Tech crew, know what your cues are. Know when the lights need to dim. Know when the sound is too loud, or too soft, or when a guitar is too shrill. Know when a vocalist needs less cutting through the mix. Know when the camera needs to pan. Know when the stage needs to be well-lit, or less lit, etc. Take some initiative to prepare yourself. Most of the time, it’s the atmosphere itself that can be the defining factor in whether a person returns the next week to hear more of the life-changing Gospel message. Again, it’s not about perfection for the sake of it, it’s about eliminating as many distractions as possible, and creating an environment where the Holy Spirit is welcome and where people can connect with the Living God.
Now, I want to be fair here, but I don’t want to undermine everything I just said.
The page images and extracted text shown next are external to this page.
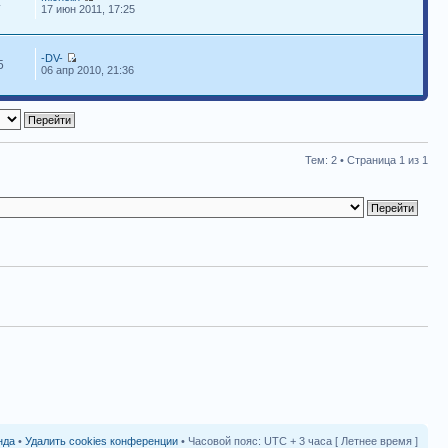
4
17 июн 2011, 17:25
-DV-
5
06 апр 2010, 21:36
Тем: 2 • Страница
1
из
1
нда
•
Удалить cookies конференции
• Часовой пояс: UTC + 3 часа [ Летнее время ]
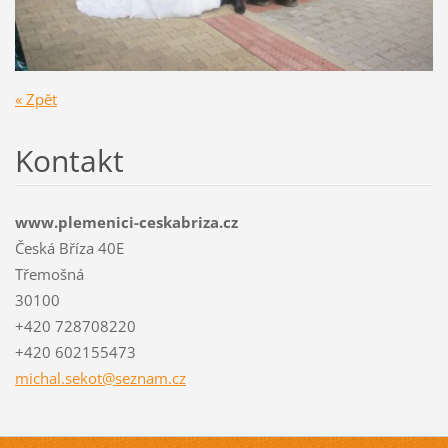
« Zpět
Kontakt
www.plemenici-ceskabriza.cz
Česká Bříza 40E
Třemošná
30100
+420 728708220
+420 602155473
michal.s
ekot@sez
nam.cz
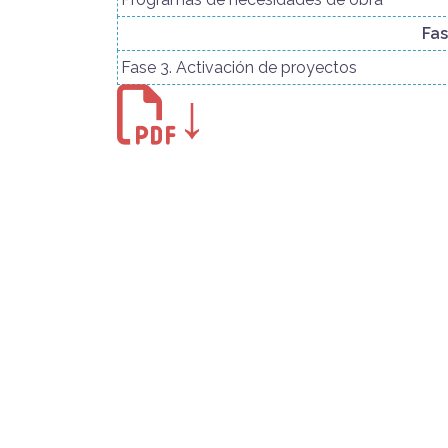
Fa
Fase 3. Activación de proyectos
↓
There is a very real temptation to rely so heavily on our human devices, resources, cleverness, and efforts of persuasion that we completely stifle the work of the Holy Spirit among us. That is a fact. We can be so clever with our techniques, that we squash the working of the Holy Spirit. And that is a very real danger. However, there is a danger on both sides. We can also be so “Spirit-led” that we show up not knowing what songs we’re singing or what sermon we’re preaching because “we’re going to let the Spirit lead as He may.” No. That’s just plain laziness and stupidity. In fact, I had a seminary professor (one who was very in touch with the Spirit I might add) who posed a question in class one day. “Can’t the Holy Spirit guide you in your preparation just as much as He can in the moment?” he rhetorically asked. His point was well-received. Preparation is a ministry. Preparation involves hearing from the Spirit throughout the week—for the process of series-planning—for the planning of the worship—for the small group curriculum—for the children’s ministry lessons—etc. … you get the point.
Bottom line? Be in tune with the Spirit in your preparation. And you’ll be surprised at just how freeing it is, and how the distractions that were once present and stifling will begin to be eliminated as we work together as His body.